In dem Programm, für welches die Stadt gemeinsam mit dem Bayerischen Jugendring und dem Landrats­amt ein Gesundheits- und Hygienekonzept erarbeitet hat, finden sich unter anderem Evergreens, die Jahr für Jahr gerne gebucht werden. Doch heuer ist vieles anders: reduzierte Teilnehmerzahlen, veränderte Locations und der Mund-Nase-Schutz, der neben Trinkflasche und Brotzeit in die Rucksäcke der Kinder zu wandern hat. In der Broschüre zu finden sind neben den Klassikern auch einige Neuheiten. In der Rubrik Sport und Bewegung etwa das Tennis-Camp, Hip Hop, Angeln oder Minigolf. Selbst Bürgermeister Korpan ist mit zwei Kursen oder besser gesagt mit zwei Trainingseinheiten am Start: Einmal hilft er Kindern, einmal Jugendlichen das richtige Gefühl für den Fußball zu entwickeln. Und auch kleine Wissenschaftler kommen wieder auf ihre Kosten, bei den Forschertagen „Luft und alles was fliegt“ oder „Wasser und andere Flüssigkeiten“. Für Tierliebhaber warten auf dem Zisthof 2 Ponys, Pferde und Alpakas oder Bienen im Zentrum für Umwelt und Kultur des Klosters Benediktbeuern. Zahlreiche kreative Angebote sorgen zudem für Farbkleckse auf der Kleidung und Kleber zwischen den Fingern.
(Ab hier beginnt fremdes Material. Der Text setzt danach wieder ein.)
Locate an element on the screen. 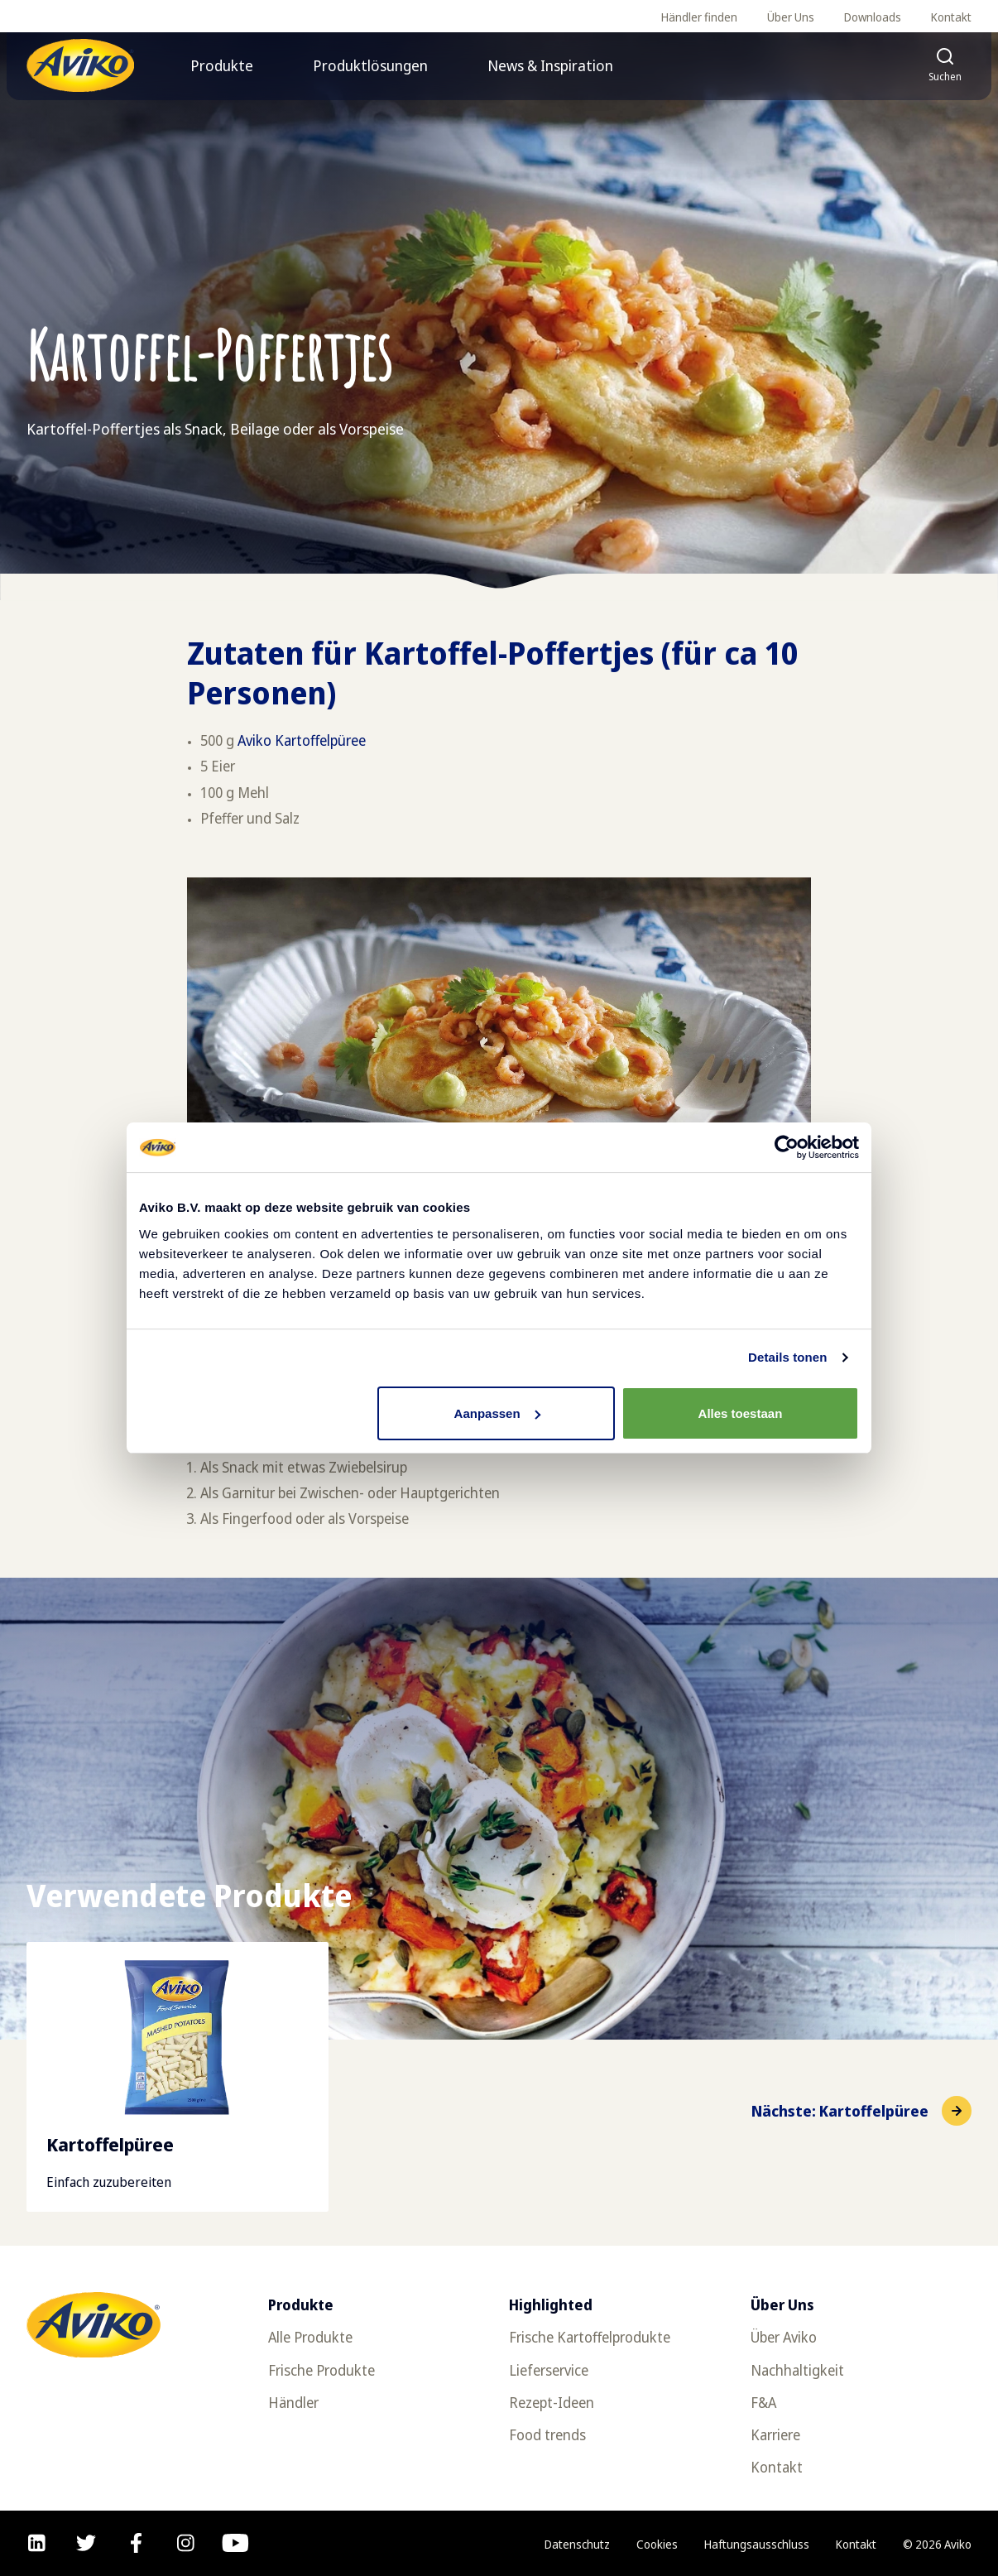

Mal werden Steckenpferde und Hufeisen gebastelt, mal Wappen bemalt, mal bunte Punkte auf Porzellanschalen gebracht. „Unter den gegebenen Voraussetzungen ein phantastisches Programm“, findet Rathaussprecher Tom Sendl. ra 

Eine Anmeldung zu den Veranstaltungen des rund 40 Seiten umfassenden Ferienprogramms ist ab sofort und bis 15. Juli um 17 Uhr online unter www.penzberg.de möglich. Dort finden sich auch detaillierte Informationen zu allen Angeboten. Ab 16. Juli können sich auch Kinder aus dem Umland und Feriengäste für noch verbliebene freie Plätze anmelden.